The developer is currently constructing a 46-storey condo building that will have dual identities as Yonge+Rich and 20 Lombard, each with distinct entrances, elevators and amenities. The former, occupying the lower 33 floors, will be governed by one condo corporation, while the latter, occupying the upper 13 floors, will governed by another condo corporation.

As towers grow taller, Wein suggests this move will also have the effect of concentrating any challenges that might come with height in the hands of owners who enjoy breathtaking views.

“Because those are distinct condo corporations, the people who are getting the benefit of living 80 storeys up in the sky are paying the premium for that height,” he said. “But the people down on the 20th floor, who are not enjoying the benefit of that height, are not having to pay for stuff that’s happening at the top.”

Window cleaning offers early insight

Window cleaning may be one of the earliest tests of predictions about the challenges and associated costs of upkeep in ultra-high-rise condos. This biannually recommended maintenance, which typically occurs in fall and spring, has already begun at tall multi-residential towers, after an initial roadblock.

“We’ve had trouble with a lot of our insurers not wanting to insure window cleaning over 50 storeys,” said Jennifer Runyan, owner and manager of Triumph Window Cleaning.

With custom insurance now in place, Runyan said she is allocating four weeks for window cleaning in 65-storey buildings, versus the one week she allocates for 30-storey buildings. Higher insurance costs, extra staffing and time requirements push up the price of this work, especially since workers must be compensated at higher rates to reflect the increase in difficulty of window cleaning at higher heights, she said.

Crews arriving at sites for the first time have also had to spend time familiarizing themselves with the unique built-in swing stages that come with these tall multi-residential towers as opposed to using the standard rentals to which they’re accustomed, said Runyan.

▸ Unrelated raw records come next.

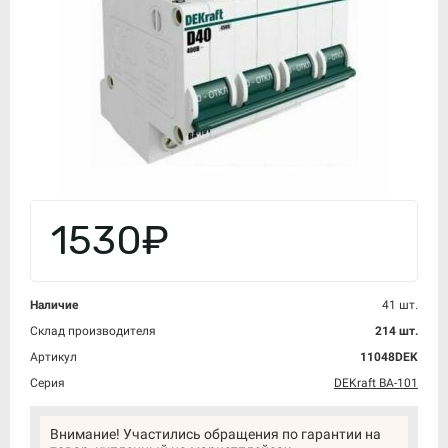
1530₽
Наличие
41 шт.
Склад производителя
214 шт.
Артикул
11048DEK
Серия
DEKraft ВА-101
Внимание! Участились обращения по гарантии на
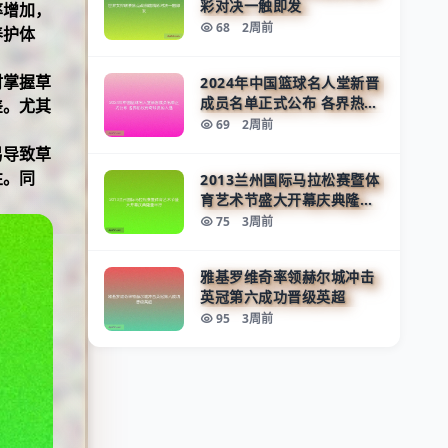
彩对决一触即发
率增加，
68
2周前
养护体
时掌握草
2024年中国篮球名人堂新晋
成员名单正式公布 各界热议
差。尤其
传奇球员的入选
69
2周前
易导致草
性。同
2013兰州国际马拉松赛暨体
育艺术节盛大开幕庆典隆重
举行
75
3周前
雅基罗维奇率领赫尔城冲击
英冠第六成功晋级英超
95
3周前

Longer reserve fund studies urged

Meanwhile, Thompson is urging those managing ultra-high-rise condos to give owners more time to pay into the reserve account that funds capital expenditures because of the jump in the magnitude of costs she’s predicting for major work. Whereas replacing windows may have cost up to $5 million in other high-rise condos, it could escalate into the tens of millions in the tall multi-residential towers, she projected.

“If you have a $30-million project coming down the pipe, do not leave those poor owners only 30 years to fund it,” said Thompson.

Based on the commercial real estate experience, Thompson estimates that the windows on ultra-high-rise condos will have to be replaced or refurbished around the 50-year mark. In this case, a 60-year reserve fund study, as opposed to a 30-year reserve fund study, could mean the difference between asking a condo corporation to set aside $500,000 per year and $1 million per year to pay for this project.

The Condominium Act currently requires reserve fund studies to look ahead at least 30 years to forecast the cost and timing of repairing and replacing major building assets. However, recent legislative changes are expected to introduce new regulations that could raise this minimum to 45 years. Reserve fund studies, which have to be updated every three years, help condo corporations budget for big-ticket costs, ensuring enough money is collected from unit owners through monthly maintenance fees over time to fund capital projects as they arise.

Future technology could mitigate today’s challenges

But it’s the experience of seeing buildings go through major repairs and replacements, and comparing estimates to results, that allows the professionals who conduct reserve fund studies to forecast with precision what it will cost to complete various projects. Future advances in technology could mitigate the challenges that loom large today.

“The real solution as we move forward is to continue to invest in technology and continue to invest in innovation around heating, cooling and energy efficiency so that we do end up with smaller, more efficient systems, so that replacement becomes far easier,” said Wein.

Michelle Ervin is the editor of CondoBusiness.